Contre l'encadrement des loyers, les deux arguments massue sont qu'il va favoriser les locataires aisés et pénaliser les locataires modestes, et qu'il va décourager les investisseurs et les faire quitter l'investissement locatif vers d'autres types de placements ! Le premier ne tient l'analyse : certes des loyers élevés au m2 vont se voir plafonnés. Mais les biens concernés ne sont-ils loués qu'à des locataires "riches" ? Nombre de petites surfaces à loyers au m2 frisant les 40 à 50 euros le m2 à Paris sont loués à des locataires modestes ou des étudiants. A contrario, les loyers des grands appartements loués à des locataires aisés sont beaucoup plus proches de ce que seront les loyers médians majorés... A l'autre bout de l'éventail des loyers, les logements à faibles loyers risquent-ils de faire l'objet d'une réévaluation de la part de leurs propriétaires, sous prétexte qu'elle serait rendue plus facile que la procédure actuellement en vigueur ? Rien n'est moins sûr : à 30% sous ce que seront les loyers médians, il s'agit la plupart du temps de logements de qualité médiocre pour ne pas dire plus ; les études effectuées par l'OLAP (Observatoire des loyers de l'agglomération parisienne) montrent que les propriétaires n'utilisent souvent pas la possibilité qui leur est offerte de réévaluer les loyers par la procédure de l'article 17c de la loi du 6 juillet 1989 de peur de voir leur locataire partie et de ne plus pouvoir relouer sans gros travaux...
S'il y a un vrai risque de voir les propriétaires d'appartements de grande qualité être tentés de les vendre, est-ce forcément une mauvaise nouvelle ? Une mise en vente massive pourrait entraîner une baisse des prix permettant à ces locataires, par définition aisés, de les acquérir à meilleur compte. de toutes façons, même si un tel mouvement retirait du marché quelques milliers ou dizaines de milliers de logements locatifs, ce ne sont pas ceux qui manquent aujourd'hui aux candidats locataires qui ont du mal à se loger !

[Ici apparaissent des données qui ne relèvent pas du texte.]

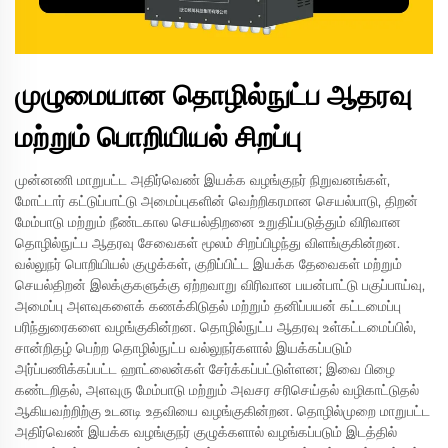
முழுமையான தொழில்நுட்ப ஆதரவு
மற்றும் பொறியியல் சிறப்பு
முன்னணி மாறுபட்ட அதிர்வெண் இயக்க வழங்குநர் நிறுவனங்கள்,
மோட்டார் கட்டுப்பாட்டு அமைப்புகளின் வெற்றிகரமான செயல்பாடு, திறன்
மேம்பாடு மற்றும் நீண்டகால செயல்திறனை உறுதிப்படுத்தும் விரிவான
தொழில்நுட்ப ஆதரவு சேவைகள் மூலம் சிறப்பிழந்து விளங்குகின்றன.
வல்லுநர் பொறியியல் குழுக்கள், குறிப்பிட்ட இயக்க தேவைகள் மற்றும்
செயல்திறன் இலக்குகளுக்கு ஏற்றவாறு விரிவான பயன்பாட்டு பகுப்பாய்வு,
அமைப்பு அளவுகளைக் கணக்கிடுதல் மற்றும் தனிப்பயன் கட்டமைப்பு
பரிந்துரைகளை வழங்குகின்றன. தொழில்நுட்ப ஆதரவு உள்கட்டமைப்பில்,
சான்றிதழ் பெற்ற தொழில்நுட்ப வல்லுநர்களால் இயக்கப்படும்
அர்ப்பணிக்கப்பட்ட ஹாட்லைன்கள் சேர்க்கப்பட்டுள்ளன; இவை பிழை
கண்டறிதல், அளவுரு மேம்பாடு மற்றும் அவசர சரிசெய்தல் வழிகாட்டுதல்
ஆகியவற்றிற்கு உடனடி உதவியை வழங்குகின்றன. தொழில்முறை மாறுபட்ட
அதிர்வெண் இயக்க வழங்குநர் குழுக்களால் வழங்கப்படும் இடத்தில்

Contre la "GUL", il n'est pas étonnant de trouver en première ligne les assureurs, qui craignent légitimement de se voir déposséder d'un marché, celui de la "garantie loyers impayés" (GLI), ou à tout le moins de voir l'Etat l'investir lourdement. Ils sont épaulés par de grands administrateurs de biens qui délivrent la GLI en "ducroire" et en tirent un chiffre d'affaires appréciable. Mais on trouve aussi parmi les détracteurs les propriétaires immobiliers. L'argument développé par les uns et les autres est la "déresponsabilisation" que le dispositif envisagé entraînerait chez les locataires, incités par l'effet que le paiement de leur loyer serait garanti à leur propriétaire à se dispenser de le régler, les adversaires du projet s'inquiétant du coup du coût budgétaire du dispositif pour la collectivité ! Au delà de l'insulte qu'un tel argument constitue à l'égard des locataires, considérés comme prompts à se dispenser du respect de leurs engagements à la première occasion pour dépenser leur argent à on ne sait quels emplois futiles comme les écrans plats ou partir en vacances, ce souci est curieux de la part de ceux qui habituellement réclament pour l'immobilier allègements fiscaux et abattements de toutes sortes... Surtout, il ne résiste pas à la confrontation avec l'expérience : cela fait trente ans que des propriétaires s'assurent contre les impayés : cela a-t-il incité les locataires à ne pas régler leur loyer ? Ils savent que l'assureur qui garantit le propriétaire se retournera contre eux pour récupérer les indemnités versées, et subrogé dans les droits du propriétaire, résiliera leur bail et engagera une procédure d'expulsion. Pourquoi en irait-il autrement avec la GUL. Imagine-t-on que l'Etat, qui aujourd'hui fait feu de tout bois pour combattre les déficits, laissera filer sans rien faire ?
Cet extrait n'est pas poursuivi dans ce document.